Thursday, February 14, 2013

Dark side of the green economy

By Rina Saeed Khan 

The Heinrich Boll Stiftung (HBS) Foundation, a German green political foundation, on Friday hosted an expert talk by its President, Barbara Unmuessig, on the “Green Economy.”

Barbara is based at the headquarters of the HBS in Germany and has written many papers and articles critiquing the green economy.

A small audience of journalists, academics, NGO representatives and government officials attended the joint talk.

The event was supported by the Sustainable Development Policy Institute (SDPI) with Shafqat Kakakhel, who is on their Board of Governors, asking the questions at the end.

Since the current global economic recession began, presidents and prime ministers of different countries have been talking about the “green economy”, a term that was first coined by the United Nations Environment Programme in 2008. Scientists are now calling for a major shift to clean energy technologies and energy efficiency in order to curb carbon emissions that are causing disastrous climate change.

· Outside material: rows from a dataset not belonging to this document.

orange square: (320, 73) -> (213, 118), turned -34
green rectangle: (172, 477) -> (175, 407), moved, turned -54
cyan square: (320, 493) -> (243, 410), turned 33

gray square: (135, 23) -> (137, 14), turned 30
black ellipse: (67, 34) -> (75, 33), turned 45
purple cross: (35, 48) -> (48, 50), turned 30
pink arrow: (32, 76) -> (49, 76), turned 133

In the run up to last year’s Rio conference on Sustainable Development, the green economy was used to attract different actors.

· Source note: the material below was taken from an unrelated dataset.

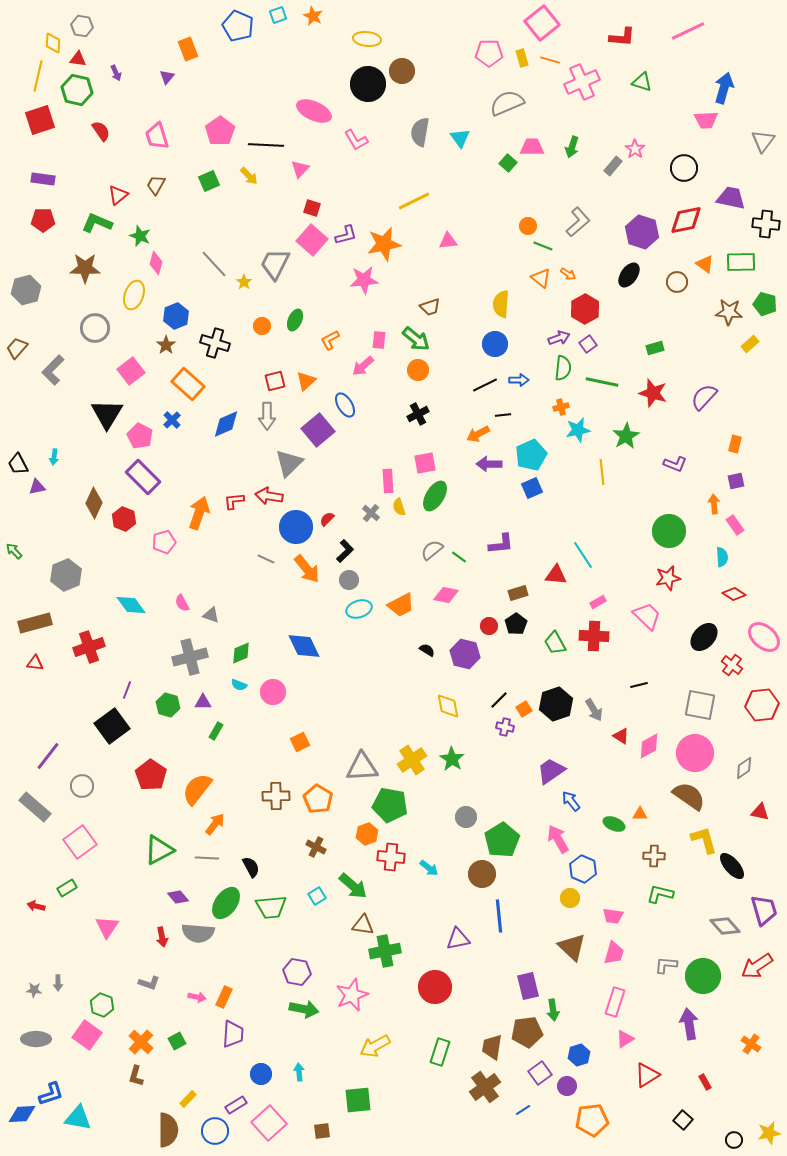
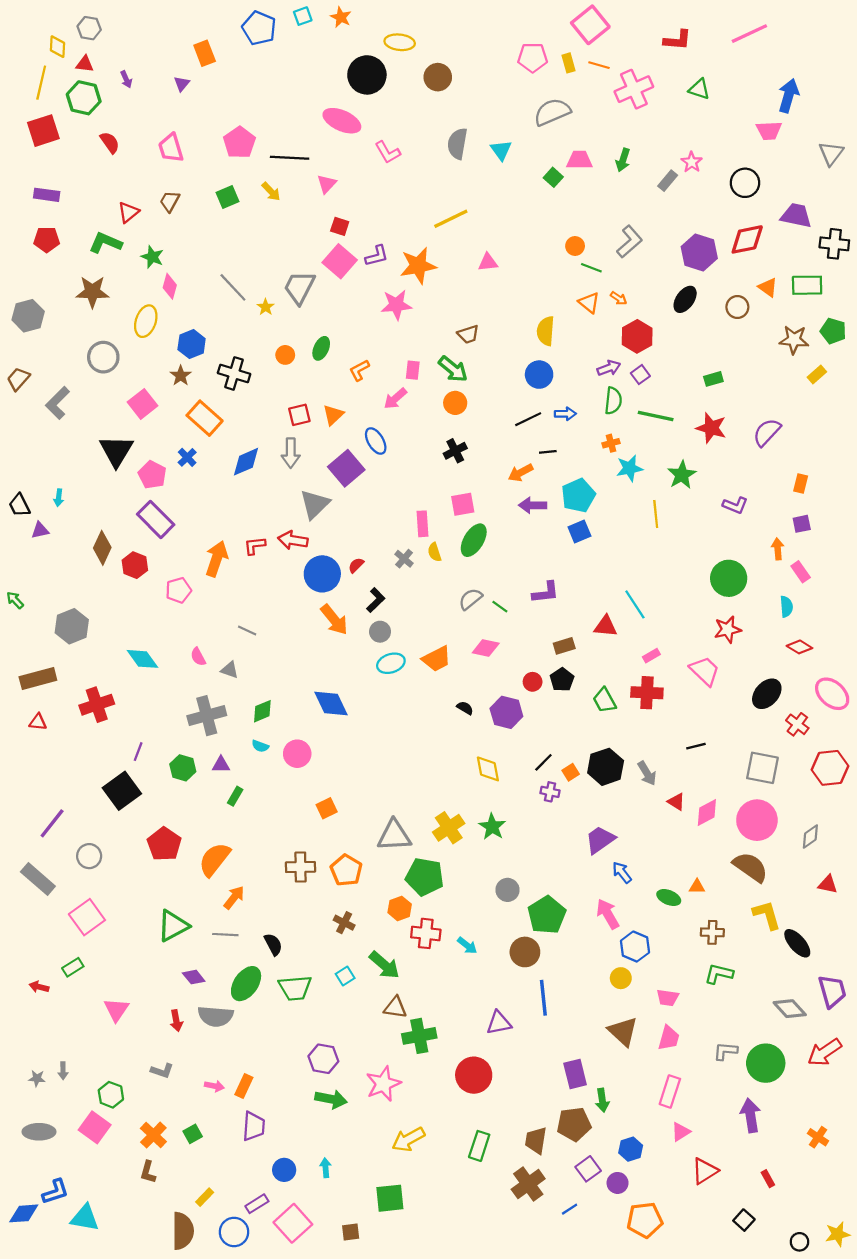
black circle: (368, 84) -> (367, 75), moved
gray line: (266, 559) -> (247, 631), moved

According to Barbara the term was used for “business to buy into the conference… It was felt that ‘sustainable development’ was becoming meaningless, 20 years after Rio (the Earth Summit held in 1992).”
Clearly our resources are finite and we are now living in a rapidly changing climate constrained world with an increasing loss of biodiversity, she said.

Barbara had pointed out earlier that she was not opposed to the idea of the green economy for one cannot continue with “business as usual” but what is important is “what kind of green economy are we asking for?”
Although there are different perspectives of the green economy, depending on whether one comes from the north or south. The south is where the impacts of climate change are being felt the most.

Interestingly, Barbara comes from the north and she calls for “the north to reduce resource consumption” which is rare.

“All the reports are saying that we cannot continue with business as usual, we have to de-carbonise our economies, so the message is good”, explained Barbara.

“But when you look into the details, what do they mean…You see the dark side of the green economy… an arena for political battles,” she said.

The green economy is already being contested in several countries for lacking social safeguards and rights based policies.

Through clean large scale investments can arise conflicts of interest, said Barbara.

Barbara gave the example of Southern Mexico, where renewable policy had led to massive wind investment. “Large wind farms were set up, but on land belonging to the indigenous people. The wind parks were not benefiting the local people and they suffered,” she emphasised.

The local people did not receive any profits, not even electricity from the wind farms. “The green economy has to benefit the people, not big business,” explained Barbara.

The questions to ask are who owns it and who benefits from it? Similarly, in India, a recent study by the Centre of Science and Environment on renewable energy described who was getting the share of the investments, and it was certainly not the poor who have been left out.

In the North, Barbara explained that there was a strong axis of technology innovation and efficiency and the tendency was to “go big”. Under the green economy, they are looking at ideas like mirrors in space, ocean fertilisation, big dams and even nuclear power, she said.

“The context is to have a technological fix for big things… But we have to consider the social and environmental impacts,” she added.

Then there is the new idea of placing an economic value on nature by putting “a price on trees you won’t cut”.
But this “new economy for nature” is triggering a debate and countries in Latin America are rejecting the idea of a market based trade of trees and soil.

“The global concept of the green economy has to be better”, pointed out Barbara.

“Also, the North has to change its lifestyle and consumption patterns. Efficiency is not enough,” she said. Barbara concluded her talk with the advice that “the green economy offers a chance if we are able to hold decision makers accountable” and that “if we want to live in a better future then human rights and the participatory process must be respected”.

It was hoped that at the Rio Summit held last year, the world would come together to formulate an urgent action plan for a global green economy.

However, that did not happen and really if one look’s back at the first Rio conference held in 1992 and what happened subsequently in terms of massive carbon emissions and the staggering loss in biodiversity, the green economy is indeed beginning to look like the “new magic bullet” as Barbara described it.

According to Shafqat Kakakhel “the outcome of Rio (1992) was not positive”. He pointed out that Barbara, who had been involved with environmental issues for more than two decades, was one of the few environmentalists to have questioned “the mythological way in which Rio had been praised”.

He described that the green economy had its “advocates in the north and its skeptics in the south.”
He added that currently there was “no political will to do away with business as usual and there were no major initiatives that came out of the Rio+20 summit.”

In Mr Kakakhel’s view, “profligate and wasteful lifestyles must be abandoned” if the world is to have a chance. Unfortunately, rapidly developing India and China are currently aping western lifestyles, he said.
Also, the multi-lateral process of international negotiations is also going nowhere.

According to Barbara, “we need to reconsider the strategy, go back and think how to mobilise people at home. People at home need to put pressure on politicians to go in the right direction”. Ultimately, perhaps what is needed is to question the entire capitalistic growth model.

“We don’t have to follow business as usual,” said Barbara, adding, “we have to try our best by implementing good solutions along with less consumption of resources”.

What we need is a “de-growth movement” in which people look for local, and national solutions, she said.
Is the world ready to re-think development? Barbara thinks we have no choice unless we want to live in a significantly warmer world, where we can no longer take our survival for granted.